One of the main issues for an insulin dependent person is the question of how to calculate insulin doses. The line is fine and never absolute. Too much insulin presents itself in ways that are scary for people who care about my well-being. A blood test is taken, and a correction can be made with glucose or a bolus of extra insulin when I am aware. At night, well, I am asleep, and things happen differently.
I did not know exactly how volatile my hypoglycemia was. Most mornings, I got up, fed the pets, walked the dog and went for a run. Sometimes, I had bruises, often the bed was soaked in sweat which I would discover later. My partner, a figurative sculptor, was so tired after a night when I had low blood sugar that he would work from home, but I didn’t understand why. I asked him to document what was happening when I had an episode overnight. So the next time it happened, after helping me to get stabilized with a juice box or glucose tablets, while I was in a semi-conscious state as my blood sugar was getting to normal, he took some photographs. Our tabby cat, Carmine, was the only other witness. These images helped me understand what we were experiencing, and became the basis for my drawings for this body work.
When I began this series, I poured through the many art magazines that I use for collage. I sought out photographs and art images that helped me express the gamut of feelings that any person might sense when they are put in a stressful situation. Thoughts and images constantly bombard us with imagery, good and bad, particularly in this digital age. To remain engaged, but not overwhelmed, is a challenge. I use a lot of humorous material to lighten the composition, as well as images of physical strength.
These portraits encapsulate challenging moments for me and for almost every other Type 1 Diabetic person at one time or another.

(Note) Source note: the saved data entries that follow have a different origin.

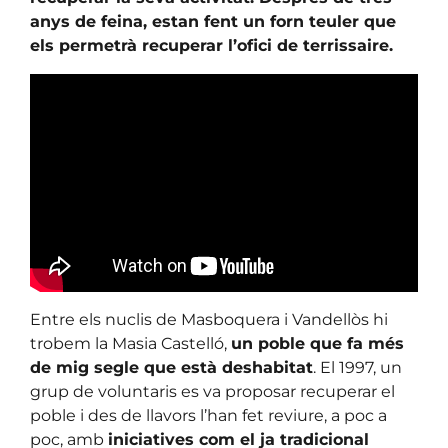
anys de feina, estan fent un forn teuler que
els permetrà recuperar l’ofici de terrissaire.
Entre els nuclis de Masboquera i Vandellòs hi
trobem la Masia Castelló,
un poble que fa més
de mig segle que està deshabitat
. El 1997, un
grup de voluntaris es va proposar recuperar el
poble i des de llavors l’han fet reviure, a poc a
poc, amb
iniciatives com el ja tradicional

New technology, like the insulin pump, provides a more stable way to deliver insulin. I am grateful that I have that technology and a network of good people to encourage me to persevere.
Every day is the same. I navigate food, exercise and stress to keep my blood sugar in line. And each day is different in some way – some successes, some disappointments, many compromises. Healing and thriving, be it physical or mental, is never a linear process. The work to make all of the pieces fall together is a challenge worth the effort.
I find beauty in the shapes–and hopefulness in the chaotic dreams of theses collages. I hope these portraits speak to viewers about resilience, and the ability to adapt and move forward even when it’s hard. We all do this every day, by finding a way.
GINNA PURRINGTON is a Registered Nurse and Certified Diabetes Educator living in Durham, North Carolina. Diagnosed with Type I Diabetes at the age of 20, she joined a family legacy of Type I Diabetes that now spans at least 4 generations. She has worked to serve the community of people living with Diabetes in the hospital, in clinics for both children and adults, and as medical staff for two different Diabetes camps. She is a passionate advocate of the need to build community among people living with Diabetes.
Living with Type I Diabetes is a daily challenge and responsibility that burdens the lives of people with diabetes (PWDs) and their loved ones (sometimes called Type 3s) in ways that can be hard to predict, and hard to understand for those that don’t weigh the consequences of every bite and action against the need for more medication or the danger of hypoglycemia. Any PWD is working 2 full time jobs, one of which requires frequent monitoring, decisions, and actions to replace an essential body process that usually requires no outside intervention: delivering the perfect amount of insulin.